ROC analysis has showed that D parameter obtained using novel model at 1.5 T was able to differentiate between tumor and healthy PZ (AUC: 0.98) with high sensitivity (94%) and specificity (94%), which is in agreement with literature [9, 42]. Whereas, D* parameter using traditional model at 3 T showed higher AUC, which might be artifactual because of high noise in the parameter map. Parameter f and k (novel model at 1.5 T) have shown improvement in diagnostic performance while using novel model with high AUC (f: 0.76; k: 0.75), sensitivity (f: 63%; k: 100%), and specificity (f: 94%; k: 69%) in differentiation of tumor from healthy PZ.

Limitations

This study had few limitations including the same patients could not be scanned twice due to institutional ethical constraints and patients' permission; the patients imaged at 1.5 T were not the same patients scanned at 3 T. Thus, we could not assess the intra-modality repeatability and further work is needed to investigate this. Second, ROIs for tumor, healthy PZ and BPH were drawn manually by one radiologist, which may have led to biases in analysis. In future, automatic detection of different tissues could be employed. Third, in this study, sample size was relatively smaller limited to 32 patients and patients against Gleason score were not evenly distributed, which may not imply any firm conclusions for clinical applications. No correlation with clinical scores was performed as the number of patients with individual grade-wise PCa category was not large enough for any comprehensive analysis. Fourth, whole mount section histopathology was not available for all the subjects, as it is not performed at our institute as a standard procedure for all the patients undergoing radical prostatectomy.
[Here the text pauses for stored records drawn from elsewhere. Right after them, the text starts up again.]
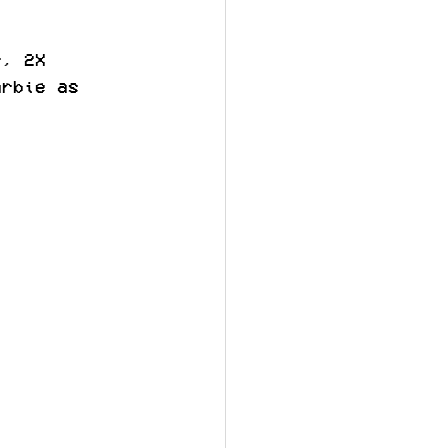
r, 2X 
arbie as 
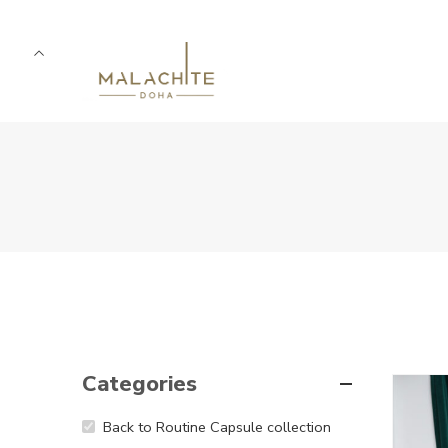
Categories
5
Back to Routine Capsule collection
5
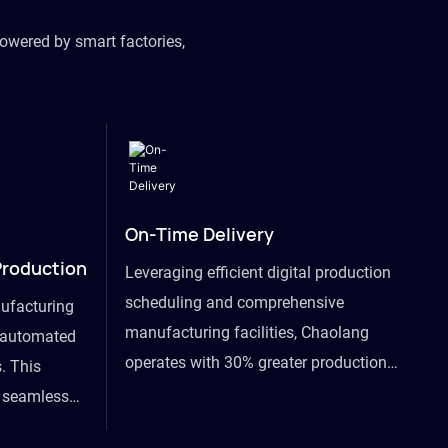
owered by smart factories,
On-Time Delivery
Production
Leveraging efficient digital production
scheduling and comprehensive
ufacturing
manufacturing facilities, Chaolang
y automated
operates with 30% greater production
. This
efficiency than industry peers and
s seamless
commits to an on-time delivery accuracy
ommodating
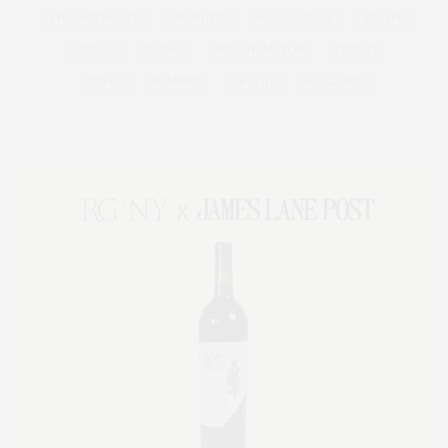
PHILANTHROPY
PRESENTS
REAL ESTATE
RECIPE
SERIES:
SLIDER
SOUTHAMPTON
STREET
STYLE
SUMMER
TRAVEL
WELLNESS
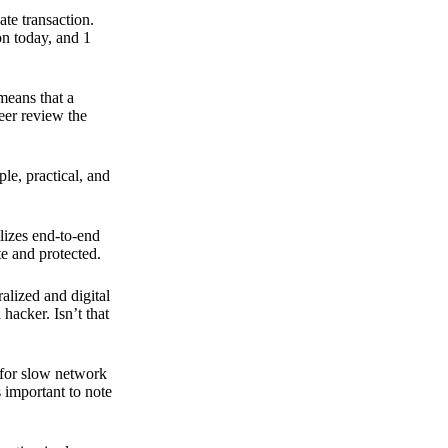
ate transaction.
on today, and 1
means that a
peer review the
ple, practical, and
ilizes end-to-end
e and protected.
ralized and digital
hacker. Isn’t that
t for slow network
s important to note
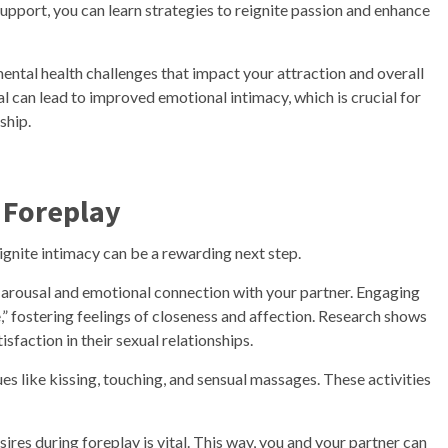
upport, you can learn strategies to reignite passion and enhance
mental health challenges that impact your attraction and overall
al can lead to improved emotional intimacy, which is crucial for
ship.
 Foreplay
ignite intimacy can be a rewarding next step.
al arousal and emotional connection with your partner. Engaging
,” fostering feelings of closeness and affection. Research shows
sfaction in their sexual relationships.
ues like kissing, touching, and sensual massages. These activities
es during foreplay is vital. This way, you and your partner can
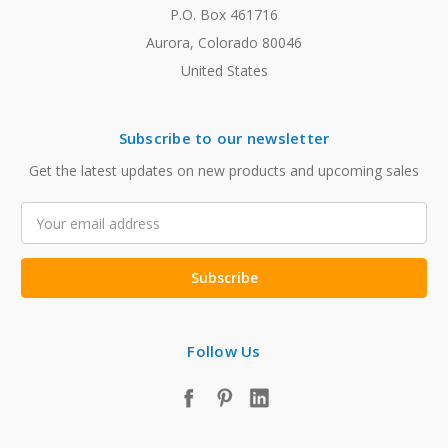
P.O. Box 461716
Aurora, Colorado 80046
United States
Subscribe to our newsletter
Get the latest updates on new products and upcoming sales
Email
Address
Follow Us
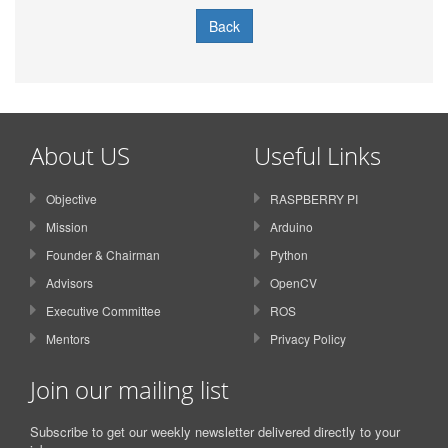
Back
About US
Useful Links
Objective
RASPBERRY PI
Mission
Arduino
Founder & Chairman
Python
Advisors
OpenCV
Executive Committee
ROS
Mentors
Privacy Policy
Join our mailing list
Subscribe to get our weekly newsletter delivered directly to your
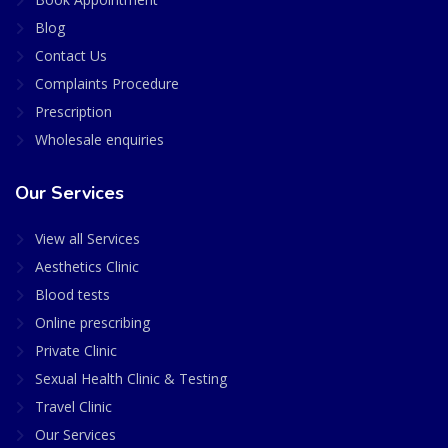
Blog
Contact Us
Complaints Procedure
Prescription
Wholesale enquiries
Our Services
View all Services
Aesthetics Clinic
Blood tests
Online prescribing
Private Clinic
Sexual Health Clinic & Testing
Travel Clinic
Our Services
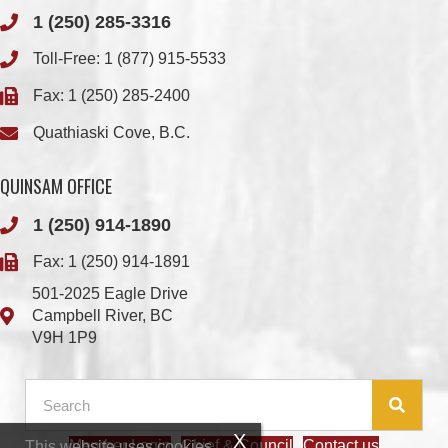
Fax: 1 (250) 285-2400
Quathiaski Cove, B.C.
QUINSAM OFFICE
1 (250) 914-1890
Fax: 1 (250) 914-1891
501-2025 Eagle Drive
Campbell River, BC
V9H 1P9
Member Login
Chief & Council
Contact us
This website uses cookies.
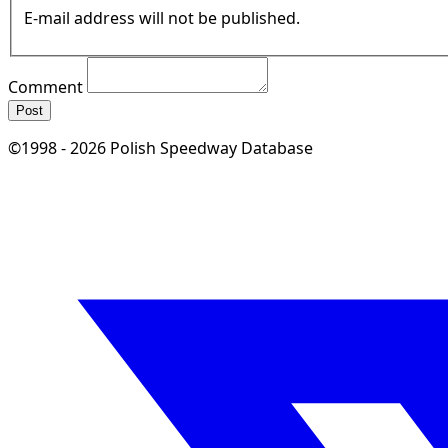
E-mail address will not be published.
Comment
Post
©1998 - 2026 Polish Speedway Database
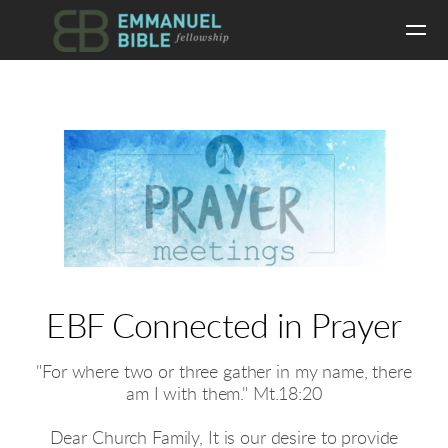
Skip to main content
EBF Connected in Prayer
"For where two or three gather in my name, there
am I with them." Mt.18:20
Dear Church Family, It is our desire to provide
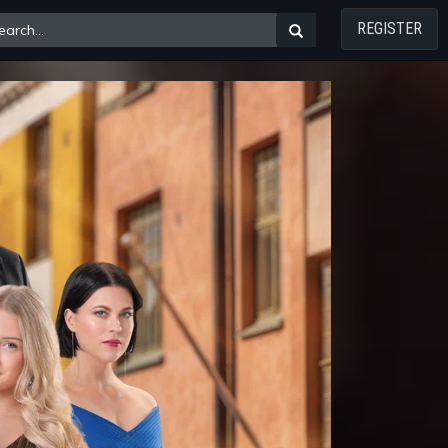
REGISTER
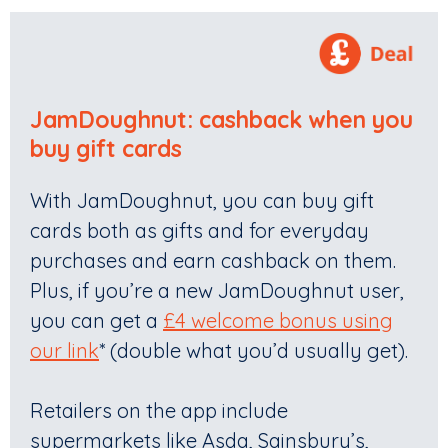
JamDoughnut
: c
ashback when you
buy gift cards
With JamDoughnut, you can buy gift
cards both as gifts and for everyday
purchases and earn cashback on them.
Plus, if you’re a new JamDoughnut user,
you can get a
£4 welcome bonus using
our link
* (double what you’d usually get).
Retailers on the app include
supermarkets like Asda, Sainsbury’s,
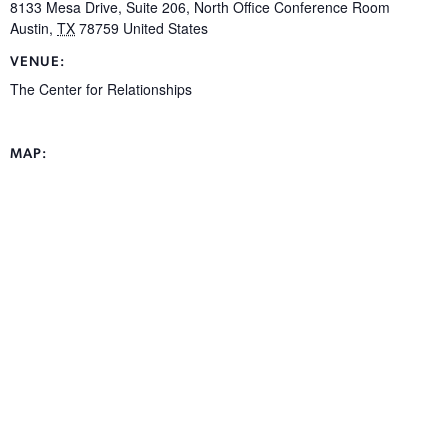
8133 Mesa Drive, Suite 206, North Office Conference Room
Austin
,
TX
78759
United States
VENUE:
The Center for Relationships
MAP:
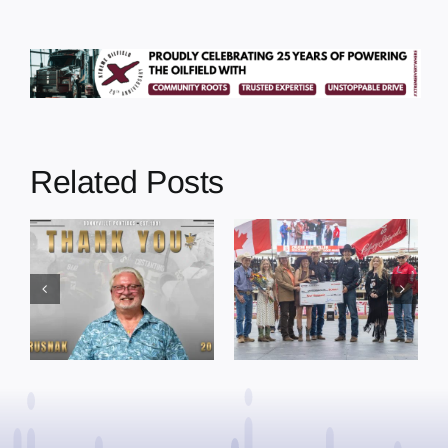
Related Posts
Dewberry’s
Town of St. Paul
Cruise
approves
Bensmiller
funding and
Named Top
facility support
Rookie Driver
for community
at Calgary
organizations
Stampede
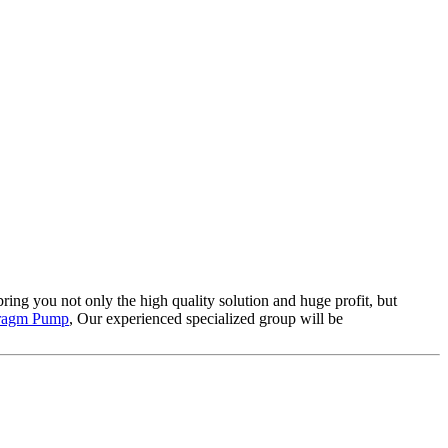
 bring you not only the high quality solution and huge profit, but
hragm Pump
, Our experienced specialized group will be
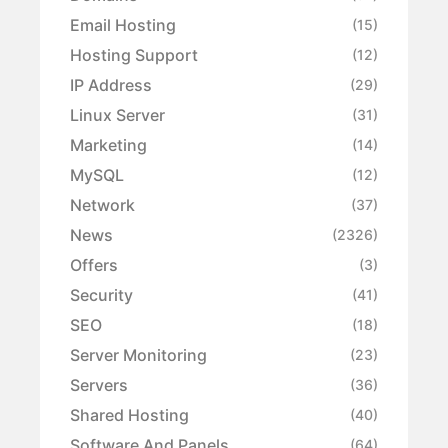
Email Hosting
(15)
Hosting Support
(12)
IP Address
(29)
Linux Server
(31)
Marketing
(14)
MySQL
(12)
Network
(37)
News
(2326)
Offers
(3)
Security
(41)
SEO
(18)
Server Monitoring
(23)
Servers
(36)
Shared Hosting
(40)
Software And Panels
(64)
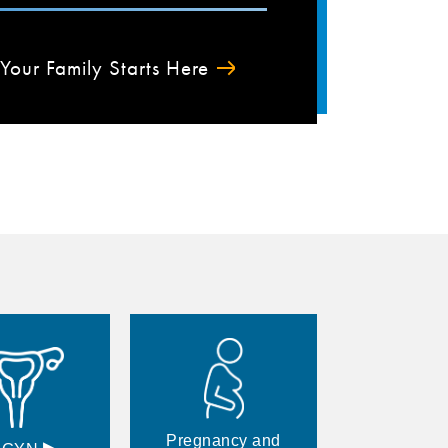
Your Family Starts Here
Pregnancy and
▸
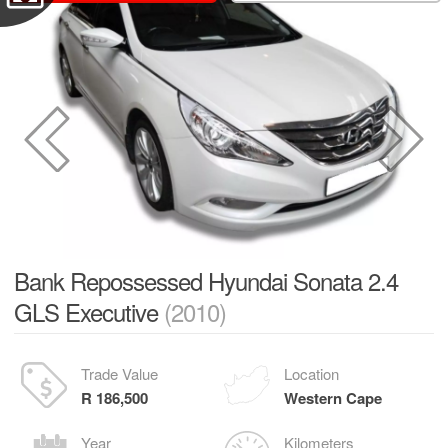
Bank Repossessed Hyundai Sonata 2.4
GLS Executive
(2010)
Trade Value
Location
R 186,500
Western Cape
Year
Kilometers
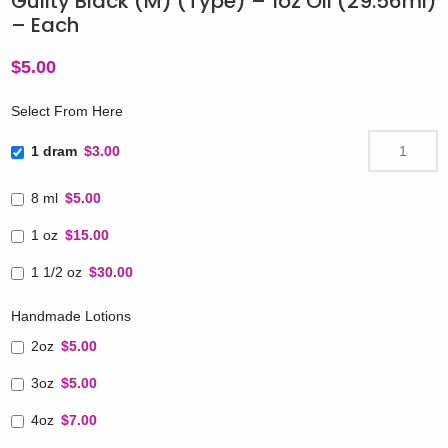
Guilty Black (M) (Type) – 1oz Oil (29.56ml)
– Each
$
5.00
Select From Here
1 dram
$3.00
8 ml
$5.00
1 oz
$15.00
1 1/2 oz
$30.00
Handmade Lotions
2oz
$5.00
3oz
$5.00
4oz
$7.00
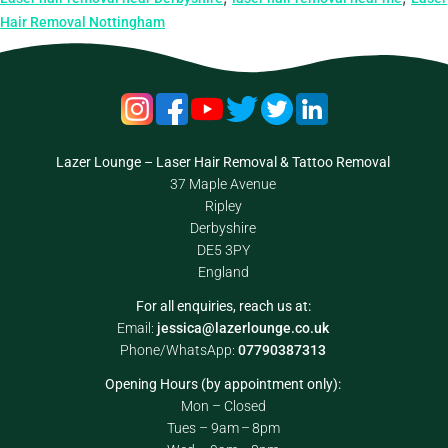
Hair Removal Nottingham
Lazer Lounge – Laser Hair Removal & Tattoo Removal
37 Maple Avenue
Ripley
Derbyshire
DE5 3PY
England
For all enquiries, reach us at:
Email:
jessica@lazerlounge.co.uk
Phone/WhatsApp:
07790387313
Opening Hours (by appointment only):
Mon – Closed
Tues – 9am – 8pm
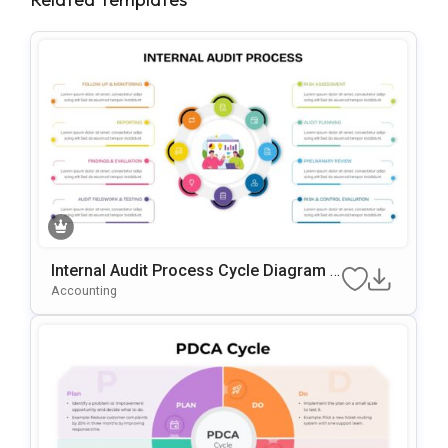
Internal Audit Process Cycle Diagram T
Emplate For PowerPoint & Google Slide
Accounting
S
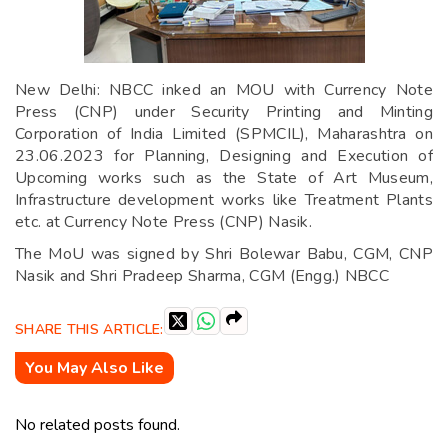
New Delhi: NBCC inked an MOU with Currency Note
Press (CNP) under Security Printing and Minting
Corporation of India Limited (SPMCIL), Maharashtra on
23.06.2023 for Planning, Designing and Execution of
Upcoming works such as the State of Art Museum,
Infrastructure development works like Treatment Plants
etc. at Currency Note Press (CNP) Nasik.
The MoU was signed by Shri Bolewar Babu, CGM, CNP
Nasik and Shri Pradeep Sharma, CGM (Engg.) NBCC
SHARE THIS ARTICLE:
You May Also Like
No related posts found.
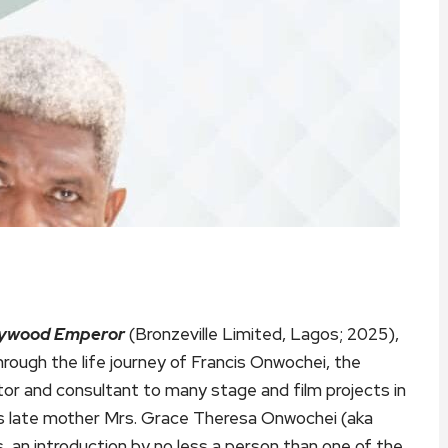
llywood Emperor
(Bronzeville Limited, Lagos; 2025),
hrough the life journey of Francis Onwochei, the
ator and consultant to many stage and film projects in
his late mother Mrs. Grace Theresa Onwochei (aka
an introduction by no less a person than one of the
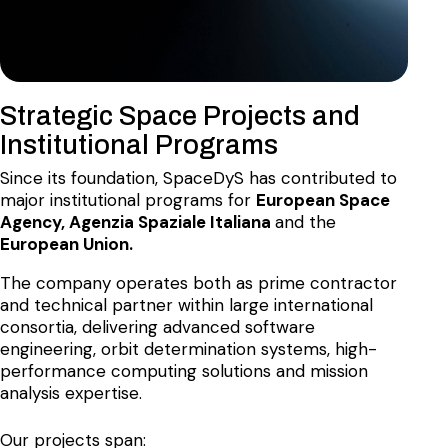
Strategic Space Projects and
Institutional Programs
Since its foundation, SpaceDyS has contributed to
major institutional programs for
European Space
Agency, Agenzia Spaziale Italiana
and the
European Union.
The company operates both as prime contractor
and technical partner within large international
consortia, delivering advanced software
engineering, orbit determination systems, high-
performance computing solutions and mission
analysis expertise.
Our projects span:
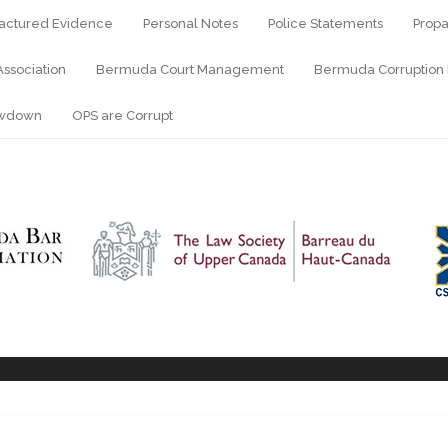
actured Evidence
Personal Notes
Police Statements
Propa
ssociation
Bermuda Court Management
Bermuda Corruption 
owdown
OPS are Corrupt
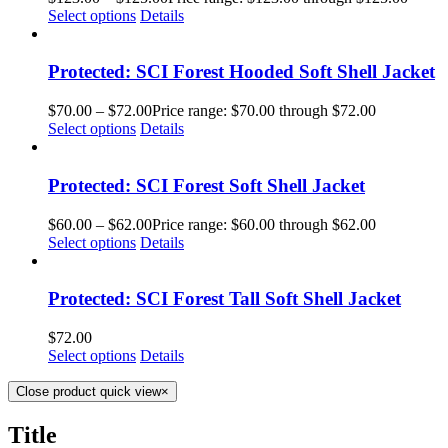
Select options
Details
Protected: SCI Forest Hooded Soft Shell Jacket
$
70.00
–
$
72.00
Price range: $70.00 through $72.00
Select options
Details
Protected: SCI Forest Soft Shell Jacket
$
60.00
–
$
62.00
Price range: $60.00 through $62.00
Select options
Details
Protected: SCI Forest Tall Soft Shell Jacket
$
72.00
Select options
Details
Close product quick view
×
Title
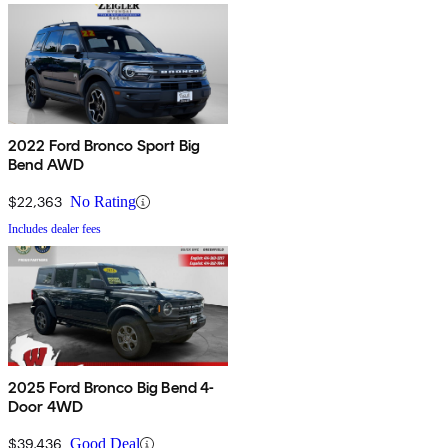
2022 Ford Bronco Sport Big
Bend AWD
$22,363
No Rating
Includes dealer fees
2025 Ford Bronco Big Bend 4-
Door 4WD
$39,436
Good Deal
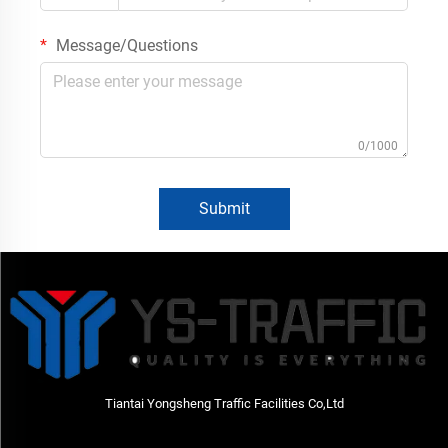
Message/Questions
0/1000
Submit
Tiantai Yongsheng Traffic Facilities Co,Ltd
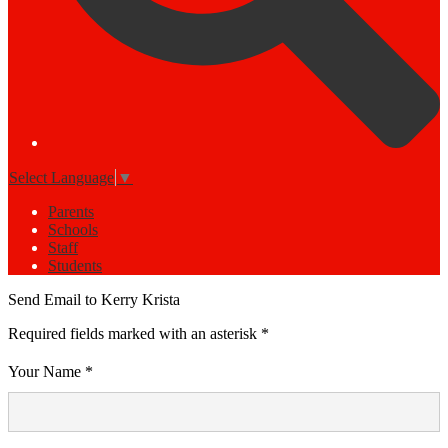
Select Language
▼
Parents
Schools
Staff
Students
Send Email to Kerry Krista
Required fields marked with an asterisk *
Your Name *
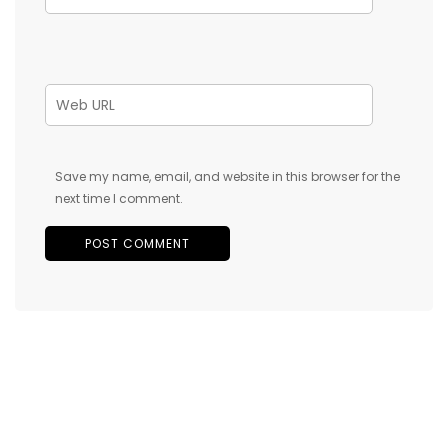
Save my name, email, and website in this browser for the
next time I comment.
Fifth, parallel imaging acquisition may have affected SNR calculations of the dataset, given that SD was estimated from a background ROI. Lastly, analyses of the hybrid IVIM–DKI model performance with other DWI models (such as monoexponential, stretched exponential, kurtosis, or biexponential models) could not be compared, as was beyond the purpose of this study. This comparison of model performance could be very interesting and subject of future work, ideally using a larger patient cohort.

Conclusions

Total variation function-based optimization for IVIM–DKI model is proposed as a new analysis methodology. It was shown that even at lower field strength 1.5 T, using this novel model produced lower error in parameter estimation with better-quality parametric reconstruction and high diagnostic performance when compared with the traditional hybrid analysis method used at 3 T. IVIM–DKI could play an essential role in prostate lesion detection when used at 1.5 T (combined with a more advanced analysis method). Thus, IVIM–DKI can have a much broader application and impact on cancer management of the prostate diseases.